Data l’americanizzazione della nostra vita pubblica, si può purtroppo temere che quanto osservato da Walzer si stia verificando anche in Francia. Certo, numerose voci si fanno regolarmente avanti in favore della “convergenza delle lotte”. Eppure, coloro che militano in questo senso devono agire ormai nel quadro del nuovo sistema comunicativo che si è imposto con la rivoluzione digitale degli anni 2000. In passato, per promuovere una causa nello spazio pubblico, occorreva che questa fosse definita e difesa collettivamente da organizzazioni che riunissero un gran numero di militanti. Oggi, è sufficiente che qualche attivista – che si eriga a portavoce di questa o quella rivendicazione senza essere stato incaricato da nessuno – attiri l’attenzione dei media. Da qui la moltiplicazione delle azioni spettacolari, come quelle dei militanti che vietano la messa in scena di spettacoli teatrali in nome della lotta antirazzista. La benevolenza dei giornalisti verso questo tipo d’azioni alimenta delle polemiche che dividono le forze progressiste. Mentre la libertà d’espressione e l’antirazzismo erano fino a qui state sempre associate alla sinistra, questi colpi di mano ultraminoritari finiscono per opporre gli uni agli altri. Aprendo una vera e propria autostrada ai conservatori.

Note

(1) Jürgen Habermas, Théorie de l’agir comunicationnel, Fayard, Paris, 1987.

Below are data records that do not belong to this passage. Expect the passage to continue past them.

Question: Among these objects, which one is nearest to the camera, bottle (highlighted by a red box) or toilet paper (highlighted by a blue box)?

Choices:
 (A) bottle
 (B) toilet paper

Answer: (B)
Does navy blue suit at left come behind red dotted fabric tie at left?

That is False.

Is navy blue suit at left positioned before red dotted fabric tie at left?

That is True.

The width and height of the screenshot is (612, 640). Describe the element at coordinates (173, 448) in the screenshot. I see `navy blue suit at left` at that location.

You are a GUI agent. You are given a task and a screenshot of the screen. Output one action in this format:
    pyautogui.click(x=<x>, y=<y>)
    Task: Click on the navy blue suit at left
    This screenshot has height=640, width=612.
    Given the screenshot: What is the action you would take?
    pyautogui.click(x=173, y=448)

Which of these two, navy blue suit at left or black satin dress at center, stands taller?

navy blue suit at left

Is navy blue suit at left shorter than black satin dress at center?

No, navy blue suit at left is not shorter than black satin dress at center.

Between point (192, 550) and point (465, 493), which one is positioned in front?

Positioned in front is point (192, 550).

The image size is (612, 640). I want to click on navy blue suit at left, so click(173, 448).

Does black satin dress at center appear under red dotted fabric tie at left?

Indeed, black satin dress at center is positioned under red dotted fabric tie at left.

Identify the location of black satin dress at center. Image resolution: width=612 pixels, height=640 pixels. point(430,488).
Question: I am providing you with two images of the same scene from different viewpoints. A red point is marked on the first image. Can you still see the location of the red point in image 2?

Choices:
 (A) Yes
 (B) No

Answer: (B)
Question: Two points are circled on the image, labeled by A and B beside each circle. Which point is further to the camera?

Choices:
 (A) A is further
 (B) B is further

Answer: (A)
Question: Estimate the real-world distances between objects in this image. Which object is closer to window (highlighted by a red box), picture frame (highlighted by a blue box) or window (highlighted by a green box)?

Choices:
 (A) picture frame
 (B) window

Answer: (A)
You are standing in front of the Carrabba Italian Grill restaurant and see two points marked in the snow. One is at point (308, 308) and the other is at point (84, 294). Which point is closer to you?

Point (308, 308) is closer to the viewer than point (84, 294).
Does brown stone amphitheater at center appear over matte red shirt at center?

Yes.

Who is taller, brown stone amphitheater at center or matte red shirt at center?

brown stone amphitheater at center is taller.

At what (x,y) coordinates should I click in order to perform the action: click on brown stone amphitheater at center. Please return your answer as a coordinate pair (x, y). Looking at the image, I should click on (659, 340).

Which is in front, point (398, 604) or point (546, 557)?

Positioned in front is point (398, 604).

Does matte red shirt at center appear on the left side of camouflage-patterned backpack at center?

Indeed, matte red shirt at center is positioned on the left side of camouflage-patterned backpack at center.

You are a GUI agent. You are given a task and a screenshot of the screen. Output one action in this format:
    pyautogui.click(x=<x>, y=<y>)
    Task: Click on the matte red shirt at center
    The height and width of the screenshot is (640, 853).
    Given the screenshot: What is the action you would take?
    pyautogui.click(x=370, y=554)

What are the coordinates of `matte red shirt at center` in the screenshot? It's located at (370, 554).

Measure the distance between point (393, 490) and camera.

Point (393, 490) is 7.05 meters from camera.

(2) Gérard Noiriel, Le Venin dans la plume. Edouard Drumont, Eric Zummour et la part sombre de la République, La Découverte, paris, 2019.

(3) Ciò che spiega anche, in maniera diretta, la loro sovrarappresentazione nei fatti riportati dalla stampa locale, negli atti di delinquenza e nella popolazione carceraria.

(4) Riferimento al tweet di Amazon in reazione all’assassinio di George Floyd: “Il trattamento ingiusto e brutale dei Neri nel nostro paese deve cessare” (31 maggio 2020).

(5) Michael Walzer e Astrid Von Busekist, Penser la justice, Albin Michel, coll. “Itinéraires du savoir”, paris, 2020.